ASSIGNED TASK → The answer must reproduce every record exactly, with all pictures omitted.

ENTRIES PROVIDED →
↓↓↓

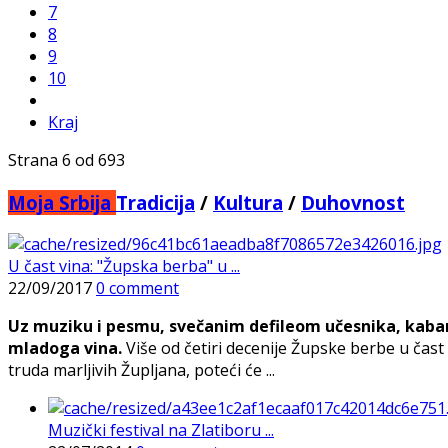
7
8
9
10
Kraj
Strana 6 od 693
Moja Srbija
Tradicija
/
Kultura
/
Duhovnost
U čast vina: "Župska berba" u ...
22/09/2017
0 comment
Uz muziku i pesmu, svečanim defileom učesnika, kabar
mladoga vina.
Više od četiri decenije Župske berbe u čas
truda marljivih Župljana, poteći će ...
Muzički festival na Zlatiboru ...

↑↑↑

TASK RESPONSE →
7
8
9
10
Kraj
Strana 6 od 693
Moja Srbija
Tradicija
/
Kultura
/
Duhovnost
U čast vina: "Župska berba" u ...
22/09/2017
0 comment
Uz muziku i pesmu, svečanim defileom učesnika, kabar
mladoga vina.
Više od četiri decenije Župske berbe u čas
truda marljivih Župljana, poteći će ...
Muzički festival na Zlatiboru ...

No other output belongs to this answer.